A member of the studio audience (or at least somebody who is listening out in the hallway) has asked me to speak about the possibility of “bad beliefs” in desire utilitarian theory.
In my experience, there are so many times that people think they are doing the right thing, but they do not take the time to verify that they have good information & good beliefs to make the correct decision. Negligence, it would seem, is often the primary cause for moral wrong-doing.
This is true. I have written many times about the moral crime of epistemic negligence.
Now, there is a small problem when it comes to saying that negligence is the cause of something. Negligence (in desire utilitarian terms) is the absence of a sufficiently strong concern for the welfare of others. There is at least some linguistic difficulty in saying that something that does not exist can be a "cause". However, I consider this one of those pedantic concerns that is not worth a great deal of consideration.
It is the case that a person with an insufficiently strong concern for the welfare of others will not take actions to prevent harm to others that a person with a stronger concern would have taken. And people generally have reason to promote a stronger concern for the welfare of others (since they and the people they care about are the 'others' whose welfare is at risk).
However, notice here that the root of the moral problem is a defect in desire. Ultimately, a person is not blameworthy merely for the fact that he had bad beliefs. Rather, he had beliefs that a person who had a sufficiently strong concern for the welfare of others would not have had.
This is because the person with a sufficiently strong concern for the welfare of others will have an aversion to being wrong, where being wrong harms could cause harm to others. This concern with being wrong would have motivated him to double-check his facts and seriously address any reason to believe he was wrong.
The people who promoted the idea that CO2 emissions are not linked to global warming are not moral monsters merely because they believed this nonsense. They are moral monsters because a person who is truly concerned with the welfare of others would have been worried about the harm done if they were wrong. They would have double-checked the facts and the reasoning and would have then taken steps to reduce the risk of harm.
The leading global warming denialists obviously do not care about the people they harm. They do not care enough to take a serious look at the evidence with a decent respect for the fact that a mistake on their part could cost other people their lives and well-being.
I am reading your book, and you do talk about having good beliefs in the BDI model. Why do you then drop that clause from the theory? If Intentions & Actions are the results of Beliefs & Desires, it would seem to me to be imperative that we seek to make both of those things "good".
Yes, I do talk about having good beliefs. But what is a good belief?

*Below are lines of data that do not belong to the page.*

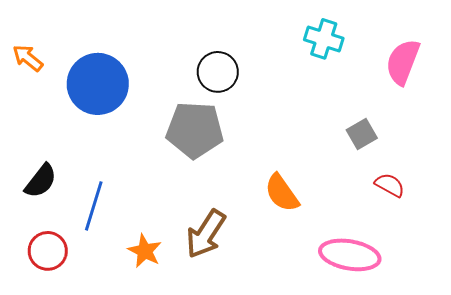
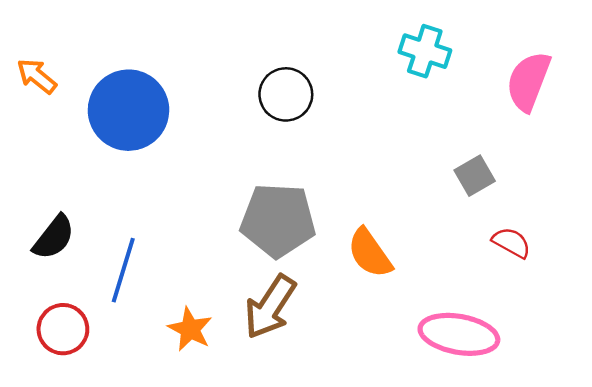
gray pentagon: (195, 130) -> (278, 220), moved

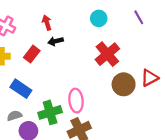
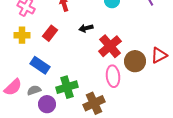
black arrow: (55, 41) -> (86, 28), moved
red cross: (107, 54) -> (110, 46), moved
pink ellipse: (76, 101) -> (113, 76), moved

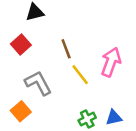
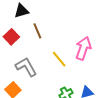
brown line: (66, 49) -> (37, 31), moved

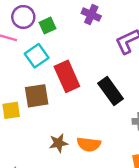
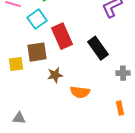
brown star: (58, 143) -> (55, 75), moved

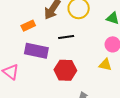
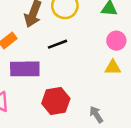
red hexagon: (65, 70) -> (56, 101), moved

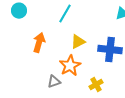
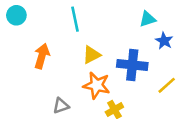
cyan line: (65, 14) -> (75, 19), turned -42
orange star: (70, 66) -> (97, 85), moved, turned -30

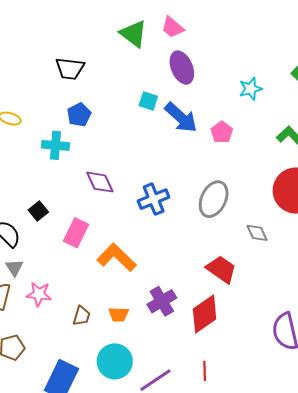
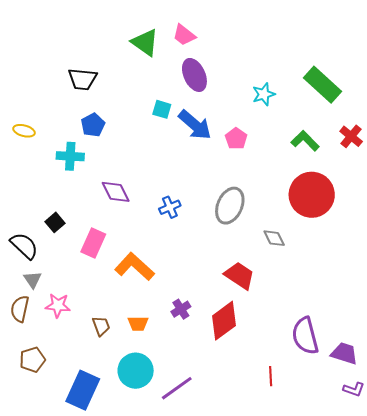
blue cross: (154, 199) -> (170, 207), size x0.7
purple cross: (162, 301) -> (181, 309), size x0.7
brown trapezoid: (82, 316) -> (101, 326), turned -35
red line: (205, 371) -> (271, 376), moved

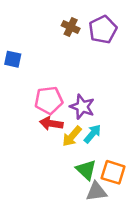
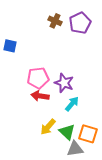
yellow arrow: (72, 136) -> (48, 127), moved

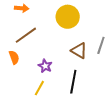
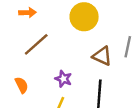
orange semicircle: (14, 57) -> (22, 85), moved

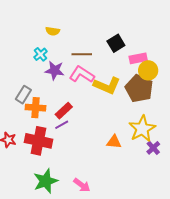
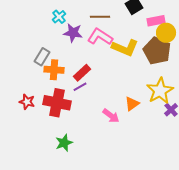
orange triangle: (114, 142) -> (132, 104), turned -42
green star: (46, 181) -> (64, 143), size x0.7
pink arrow: (82, 185) -> (111, 116), moved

All value exists in the form of relationships between states of affairs and desires. Beliefs, like everything else, have value in virtue of its relationship to desires. More specifically, beliefs have moral value according to the relationships that exist between those beliefs and the desires that people generally have reason to promote.
Here, it is relevant to bring up that people act so as to fulfill the most and strongest of their desires given their beliefs, but they seek to fulfill the most and strongest of their desires. What matters are the relationships that exist between states of affairs and desires, not the relationships that people believe in. People who have false beliefs tend to waste a lot of energy failing to fulfill desires that people with true beliefs would have fulfilled.
So, the desires that people generally have reason to promote (whether they believe it or not) include curiosity, intellectual integrity, and honesty. These virtues are virtues precisely because they tend to promote true beliefs, and true beliefs aid in the fulfilling of desires.
True beliefs do not have any sort of intrinsic value. However, because of the usefulness of true beliefs, we have many and strong reasons to promote in others those desires that will tend to lead to true beliefs.
And we have reason to condemn those people whose desires are such that they tend to promote false beliefs.
None of this contradicts the claim that value (including the value of desires that tend to lead to true or false beliefs) exists in the form of relationships between states of affairs and desires.